Il y a presque deux mois, les voyages Imserso pour l'édition de cette année ont commencé, ce qui ne s'est pas fait sans controverses et critiques, tant de la part des retraités que des agences de voyages. Comme HOSTELTUR l'a appris, la direction d'Imserso a tenu une réunion avec des représentants de UNAV, CEAV et FETAVE dans le but de faire le point et de résoudre les problèmes opérationnels apparus jusqu'à présent. Une réunion « fructueuse » au cours de laquelle il y a eu volonté de comprendre des deux côtés.

Les responsables de la gestion d'Imserso et les associations patronales des agences se sont réunis pour faire le point sur le déroulement de la saison. Une réunion qui, comme Hosteltur l'a appris pour la première fois, a été « productive », comme l'a déclaré César Gutiérrezde FETAVE, qui souligne que ce type de réunion n'est généralement pas courant seulement deux mois après le début du programme, mais aussi « qu'il s'agit d'un réunion très décisive et exécutive« 

Le problème du supplément de 100 euros, résolu

Lors de cette réunion, il a été informé des responsables de l'Imserso du principales préoccupations et difficultés auxquelles les agences de voyages sont confrontées dans cette période. L'une des nouveautés et le sujet le plus controversé de cette édition a été le 100 euros de supplémentsapplicable aussi bien en haute saison qu'à partir du deuxième voyage.

Entre autres aspects, le problème posé par le supplément de 100 euros qui, dans certains cas, était facturé de manière inappropriée lors du premier voyage. Une situation qui Le problème a été résolu il y a trois semaines. dit Gutiérrez.

Quant au Modifications possibles pour la prochaine éditionle président de FETAVE souligne que, de la part de la direction d'Imserso, ils n'ont pas été détaillés, bien que nous voulons avoir le point de vue des agences. Et que lors de la réunion, ils ont principalement abordé problèmes de commercialisation vie quotidienne, tout en soulignant la nécessité de formation accrue pour les agents de voyages qui vendent les voyages Imserso, ce qui est particulièrement important, selon Gutiérrez, car « en fin de compte, ceux qui vendent ce sont les agents de voyages ».

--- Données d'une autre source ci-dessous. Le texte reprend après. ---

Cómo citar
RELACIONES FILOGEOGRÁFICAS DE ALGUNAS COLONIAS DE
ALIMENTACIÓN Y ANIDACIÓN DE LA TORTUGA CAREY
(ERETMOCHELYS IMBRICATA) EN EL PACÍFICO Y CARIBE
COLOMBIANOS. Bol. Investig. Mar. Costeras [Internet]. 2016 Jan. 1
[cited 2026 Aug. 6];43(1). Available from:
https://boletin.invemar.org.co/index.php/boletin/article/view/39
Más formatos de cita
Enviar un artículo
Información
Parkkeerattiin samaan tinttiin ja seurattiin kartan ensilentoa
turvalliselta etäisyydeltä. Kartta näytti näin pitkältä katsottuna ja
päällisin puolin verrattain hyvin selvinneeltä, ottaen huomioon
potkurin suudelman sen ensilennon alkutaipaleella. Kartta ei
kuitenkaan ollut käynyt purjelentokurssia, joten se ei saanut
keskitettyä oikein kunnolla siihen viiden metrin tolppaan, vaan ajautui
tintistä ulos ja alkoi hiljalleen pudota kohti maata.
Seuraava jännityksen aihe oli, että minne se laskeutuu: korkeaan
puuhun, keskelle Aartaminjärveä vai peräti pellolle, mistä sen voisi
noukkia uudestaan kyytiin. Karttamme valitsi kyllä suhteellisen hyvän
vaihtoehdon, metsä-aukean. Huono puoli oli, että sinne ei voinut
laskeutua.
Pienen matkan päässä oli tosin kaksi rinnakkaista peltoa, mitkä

Des changements dans le marketing ?

Le goulots d'étranglement dans les réserves C'est également l'une des plaintes les plus fréquentes des agences de voyages, un problème dont Imserso est conscient, dit César Gutiérrez, mais qui « a une solution difficile ». En ce sens, le président de la Fetave souligne que « il s'agit d'un programme social, l'un de ses objectifs est d'essayer d'aider les voyageurs qui, en raison de diverses circonstances, ont la vie plus compliquée, il faut donc leur donner la préférence. Comme alternative, il a été proposé que la commercialisation se fasse en trois jours et non en deux comme actuellement, mais un peu plus ».